» **Work to complete**: Would you please copy the part of the material below that opens with the line containing "Timing is essential; ensure that all" and closes with the line containing "Sticker Mania’s custom stickers are"? Copy it exactly, and only it.

» **Data for processing**:
# # # # #

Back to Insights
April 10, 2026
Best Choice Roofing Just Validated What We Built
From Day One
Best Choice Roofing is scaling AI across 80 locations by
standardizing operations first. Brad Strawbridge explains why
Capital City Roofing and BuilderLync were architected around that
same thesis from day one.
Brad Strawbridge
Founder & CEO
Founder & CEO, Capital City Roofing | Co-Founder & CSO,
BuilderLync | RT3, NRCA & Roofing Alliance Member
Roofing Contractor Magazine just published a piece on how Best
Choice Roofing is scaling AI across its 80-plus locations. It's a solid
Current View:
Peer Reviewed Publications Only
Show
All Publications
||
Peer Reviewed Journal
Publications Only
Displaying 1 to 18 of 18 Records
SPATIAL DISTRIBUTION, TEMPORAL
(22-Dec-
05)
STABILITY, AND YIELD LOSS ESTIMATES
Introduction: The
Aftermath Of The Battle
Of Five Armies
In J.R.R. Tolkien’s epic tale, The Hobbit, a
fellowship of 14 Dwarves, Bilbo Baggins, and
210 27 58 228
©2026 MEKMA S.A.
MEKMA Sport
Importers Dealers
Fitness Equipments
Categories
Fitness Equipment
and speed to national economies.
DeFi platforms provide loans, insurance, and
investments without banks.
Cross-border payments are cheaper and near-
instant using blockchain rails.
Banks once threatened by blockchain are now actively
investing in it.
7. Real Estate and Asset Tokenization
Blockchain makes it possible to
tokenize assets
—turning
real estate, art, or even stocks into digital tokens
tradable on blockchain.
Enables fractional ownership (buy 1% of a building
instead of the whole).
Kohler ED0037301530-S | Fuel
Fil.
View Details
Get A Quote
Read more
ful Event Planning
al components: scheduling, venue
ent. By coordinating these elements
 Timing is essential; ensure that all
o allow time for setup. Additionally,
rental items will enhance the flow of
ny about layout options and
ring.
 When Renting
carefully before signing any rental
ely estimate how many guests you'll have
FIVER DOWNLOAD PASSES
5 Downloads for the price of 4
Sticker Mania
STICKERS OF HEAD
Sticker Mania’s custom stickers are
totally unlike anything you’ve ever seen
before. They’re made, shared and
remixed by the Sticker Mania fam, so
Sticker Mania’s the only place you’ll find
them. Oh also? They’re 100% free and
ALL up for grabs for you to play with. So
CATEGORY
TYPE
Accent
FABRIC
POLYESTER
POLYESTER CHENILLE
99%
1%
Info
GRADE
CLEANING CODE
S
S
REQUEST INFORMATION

# # # # #

» **Answer box**:
 Timing is essential; ensure that all
o allow time for setup. Additionally,
rental items will enhance the flow of
ny about layout options and
ring.
 When Renting
carefully before signing any rental
ely estimate how many guests you'll have
FIVER DOWNLOAD PASSES
5 Downloads for the price of 4
Sticker Mania
STICKERS OF HEAD
Sticker Mania’s custom stickers are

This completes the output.